GMNI Manggarai dan ratusan warga pencinta demokrasi berunjuk rasa di PN Ruteng, Selasa (20/5/14). (Foto: Floresa/Ardy Abba)
GMNI Manggarai dan ratusan warga pencinta demokrasi berunjuk rasa di PN Ruteng, Selasa (20/5/14). (Foto: Floresa/Ardy Abba)
GMNI Manggarai dan ratusan warga pencinta demokrasi berunjuk rasa di PN Ruteng, Selasa (20/5/14). (Foto: Floresa/Ardy Abba)

Ruteng, Floresa.co – Gerakan Mahasiswa Nasional Indonesia (GMNI) Cabang Manggarai, Nusa Tenggara Timur menolak Calon Presiden Joko Widodo (Jokowi) yang diusung Partai Demokrasi Indonesia Perjuangan (PDIP) pada Pilpres 9 Juni mendatang.

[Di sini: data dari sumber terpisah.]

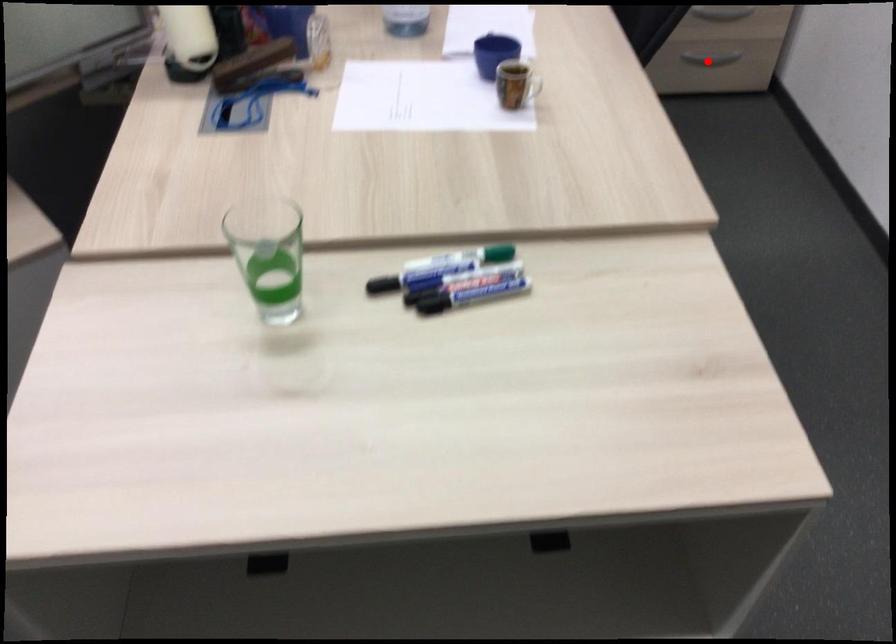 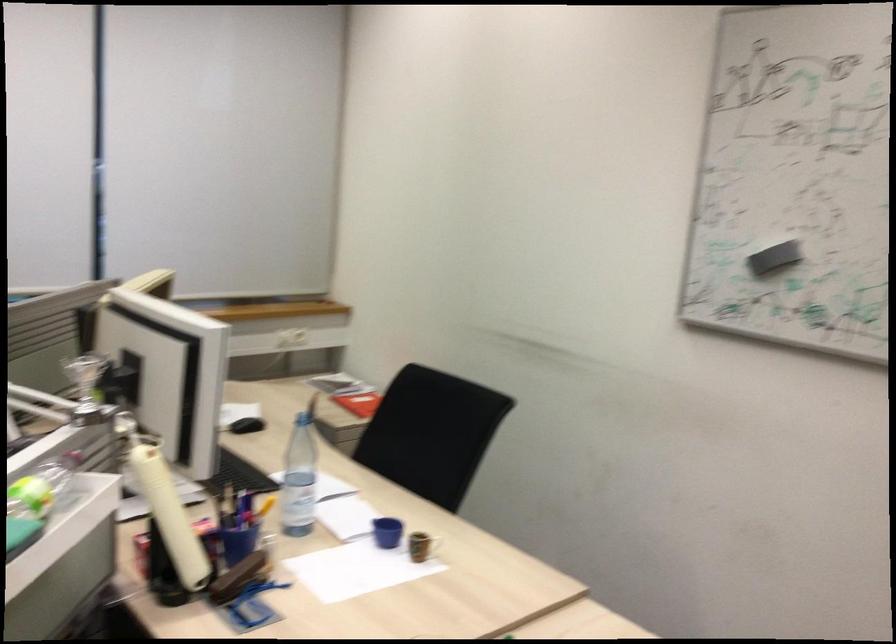 Question: I am providing you with two images of the same scene from different viewpoints. A red point is marked on the first image. At the location where the point appears in image 1, is it still visible in image 2?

Hal itu lantaran ada indikasi terjadi perselingkuhan antara petinggi PDIP dengan pihak Pengadilan Negeri (PN) Ruteng. Mereka diduga bermain di belakang putusan bebas terdakwa kasus politik uang, Gregorius Gaguk (GG), ketua DPC PDIP Manggarai oleh Pengadilan Negeri (PN) Ruteng, Senin (19/5/2014) lalu.

“Sangat disayangkan, Founding Father PDIP Soekarno tidak pernah mengajarkan konspirasi yang berujung pada kemelaratan rakyat,” tegas Ketua GMNI Manggarai, Fabianus Apul dalam aksi unjuk rasa di Ruteng, Selasa (19/5/2014).

GG yang menjadi terdakwa politik uang dalam Pileg 9 April lalu sudah dinyatakan bebas dari jeratan hukum. Padahal ia dutuntut oleh Jaksa Penuntut Umum Kejari Ruteng 1 tahun penjara dengan denda Rp. 15 juta.

GMNI mendesak pengadilan segera membantu pihak Kejari Ruteng untuk melakukan uji akademis terhadap putusan hukum GG yang dinilai aneh.

Selain mendesak PN Ruteng, dalam orasinya, Apul menyatakan akan siap melawan kaum kapitalis yang dikaderkan oleh PDIP, termasuk menolak Jokowi jadi presiden. Ia menilai persekongkolan petinggi partai PDIP dan PN Ruteng sudah melegalkan politik uang.

Meski antara PDIP dan GMNI dalam sejarahnya merupakan satu rahim yaitu dari Soekarno. Namun, lantaran sikap petinggi partai PDIP yang diindikasikan melindungi kelakuan jahat seperti money politik, kata Apul, akan membuat kepercayaan GMNI terhadap parpol ini hilang.

GMNI yang melakukan aksi unjuk rasa bersama ratusan keluarga Dedi Oktavianus Hambur (Dedi) salah seorang korban dalam kasus GG turut menyita publik Manggarai.

Hal serupa dikatakan, Nikodemus, juru bicara warga yang sejak Senin melakukan aksi serupa dengan GMNI.

Nikodemus menduga, bebasanya gG tidak terlepas dari campur tangan petinggi PDIP mulai dari tingkatan nasional sampai daerah. “Itu jelas ada upaya campur tangan dari partai PDIP terhadap proses hukuman ini. Tidak ada pasal yang meringankan GG, tetapi malah dibebaskan begitu saja.,” tegas Nikodemus.

Ia menyatakan, jika putusan PN Ruteng obyektif semestinya tidak ada perbedaan di mata hukum antara GG yang DPRD dengan Dedi yang seorang tukang ojek.

“Pada awalnya saya sangat simpatik dengan Jokowi dari PDIP untuk menjadi presiden. Tetapi ketika petinggi partai ikut merusak citra demokrasi dengan politik uang, terpaksa kami harus memilih orang lain menjadi presiden,” tuturnya seraya menyesal.